# GOAL OF THE EXERCISE
From the listing below, work out how many lines contain "الألمانية"; the answer is that number and nothing more.

# PROVIDED DATA

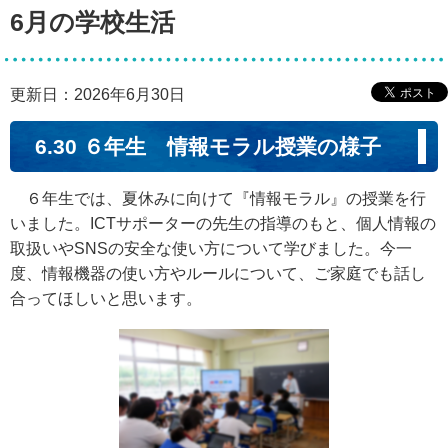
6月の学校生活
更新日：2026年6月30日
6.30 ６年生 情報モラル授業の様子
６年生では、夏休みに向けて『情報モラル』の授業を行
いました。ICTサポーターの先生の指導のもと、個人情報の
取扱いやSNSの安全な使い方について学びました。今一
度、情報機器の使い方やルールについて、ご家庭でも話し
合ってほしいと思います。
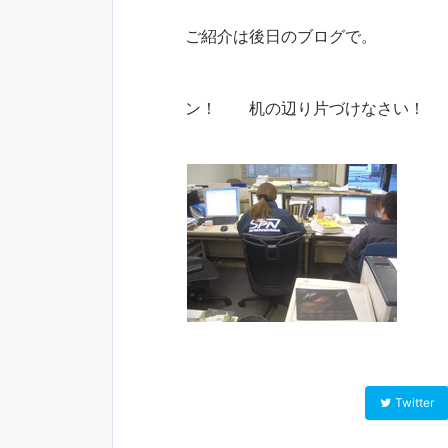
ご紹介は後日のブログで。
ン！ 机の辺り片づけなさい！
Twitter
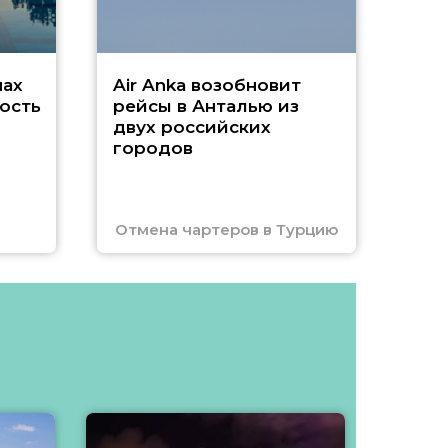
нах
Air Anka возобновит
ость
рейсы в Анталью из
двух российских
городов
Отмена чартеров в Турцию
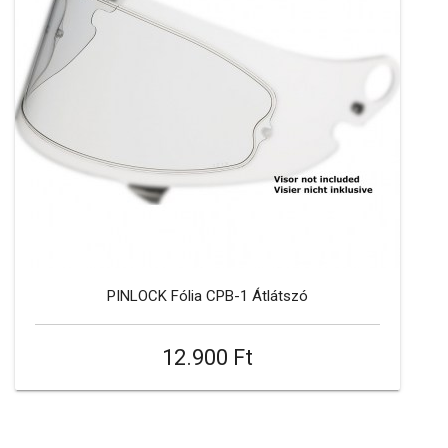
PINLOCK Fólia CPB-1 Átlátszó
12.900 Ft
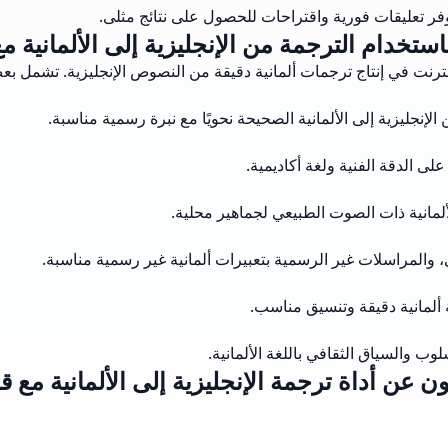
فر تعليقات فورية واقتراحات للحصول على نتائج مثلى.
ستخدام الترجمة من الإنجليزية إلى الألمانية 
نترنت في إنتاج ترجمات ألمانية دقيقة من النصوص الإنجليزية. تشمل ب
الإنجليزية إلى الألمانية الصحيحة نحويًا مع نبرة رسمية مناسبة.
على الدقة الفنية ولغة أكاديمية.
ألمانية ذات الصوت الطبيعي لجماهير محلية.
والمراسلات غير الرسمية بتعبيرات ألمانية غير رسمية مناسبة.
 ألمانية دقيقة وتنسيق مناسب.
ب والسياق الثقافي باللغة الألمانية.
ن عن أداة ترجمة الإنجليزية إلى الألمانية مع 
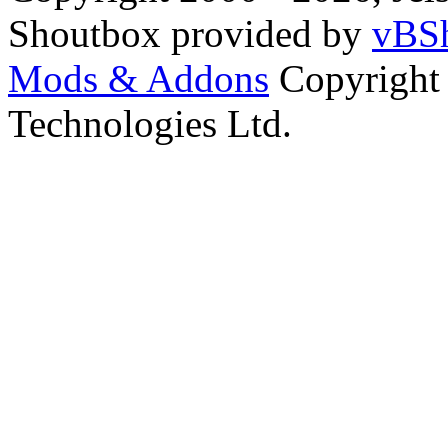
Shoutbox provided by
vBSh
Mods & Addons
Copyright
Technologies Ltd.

# TASK RESPONSE
4